The Fix

Charlize Theron tells the truth about her feet, J.Lo gets angry at her wedding planners, and Antonio Banderas plays a bandit. Plus: George Clooney hires James Carville!


Salon Staff
September 5, 2003 6:26PM (UTC)

Since it's Friday, let's have some shallow chat! Love the interview with Charlize Theron about kissing Matt Damon, Tobey McGuire, Mark Wahlberg and Ben Affleck, but the cutie also gives us a lot of info on her ballet-dancer feet: "I have dancer feet in the sense that I have a very high instep ... which means I can do anything in high heels. But I've had 14 broken toes, blood poisoning from infected blisters ... but I never got bunions or anything. My boyfriend says my feet are the best thing about me. But I don't know how to feel about that." Maybe he was just focusing on the "I can do anything in high heels" comment, honey. (TV Guide)

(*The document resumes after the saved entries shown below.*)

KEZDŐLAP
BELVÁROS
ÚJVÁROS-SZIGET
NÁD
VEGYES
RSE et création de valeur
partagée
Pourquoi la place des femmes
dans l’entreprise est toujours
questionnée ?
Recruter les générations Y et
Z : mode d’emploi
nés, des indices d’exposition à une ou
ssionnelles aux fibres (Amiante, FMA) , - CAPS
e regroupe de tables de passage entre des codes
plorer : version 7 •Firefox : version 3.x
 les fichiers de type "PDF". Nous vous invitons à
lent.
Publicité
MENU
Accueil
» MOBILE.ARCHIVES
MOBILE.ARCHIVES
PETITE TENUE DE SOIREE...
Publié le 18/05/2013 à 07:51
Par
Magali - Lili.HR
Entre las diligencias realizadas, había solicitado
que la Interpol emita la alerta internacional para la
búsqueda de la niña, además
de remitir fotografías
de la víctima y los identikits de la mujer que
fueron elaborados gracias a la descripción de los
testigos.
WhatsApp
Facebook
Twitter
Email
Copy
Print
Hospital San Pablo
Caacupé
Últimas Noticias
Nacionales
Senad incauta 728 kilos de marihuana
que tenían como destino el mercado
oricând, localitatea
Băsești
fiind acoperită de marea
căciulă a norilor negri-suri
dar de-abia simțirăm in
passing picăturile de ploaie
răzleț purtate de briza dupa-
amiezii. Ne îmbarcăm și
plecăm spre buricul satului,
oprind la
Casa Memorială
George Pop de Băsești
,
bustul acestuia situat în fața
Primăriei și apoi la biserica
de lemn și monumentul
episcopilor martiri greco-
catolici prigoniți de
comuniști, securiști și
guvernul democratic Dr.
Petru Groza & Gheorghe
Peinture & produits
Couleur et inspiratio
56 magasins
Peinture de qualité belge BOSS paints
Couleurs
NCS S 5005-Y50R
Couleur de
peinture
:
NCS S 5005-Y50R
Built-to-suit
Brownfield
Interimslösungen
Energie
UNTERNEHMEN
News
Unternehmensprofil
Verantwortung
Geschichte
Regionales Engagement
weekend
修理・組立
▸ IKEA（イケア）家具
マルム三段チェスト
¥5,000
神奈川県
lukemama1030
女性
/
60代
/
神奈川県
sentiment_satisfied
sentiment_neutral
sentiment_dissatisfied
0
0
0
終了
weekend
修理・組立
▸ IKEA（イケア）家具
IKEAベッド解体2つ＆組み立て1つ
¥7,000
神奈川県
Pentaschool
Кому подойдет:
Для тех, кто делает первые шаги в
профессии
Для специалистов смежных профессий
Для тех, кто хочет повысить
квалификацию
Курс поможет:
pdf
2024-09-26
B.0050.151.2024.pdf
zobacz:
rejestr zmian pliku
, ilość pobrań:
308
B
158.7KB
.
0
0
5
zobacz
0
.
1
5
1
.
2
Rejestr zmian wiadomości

Jennifer Lopez likes to get mad. Or at least she likes to pretend to get mad to get publicity. Every day it's something else. Today she's upset because someone in her wedding planning crew spilled the beans on the date and place (Sept. 14, Bacara resort in Santa Barbara). Duh, Jen. You hire people, make them sign a confidentiality agreement -- what do you expect? How else are these people going to supplement the hourly wage they're getting to do your bidding? Ben better start practicing the put-the-seat-down move -- ol' J.Lo has a short fuse. (Teen Hollywood)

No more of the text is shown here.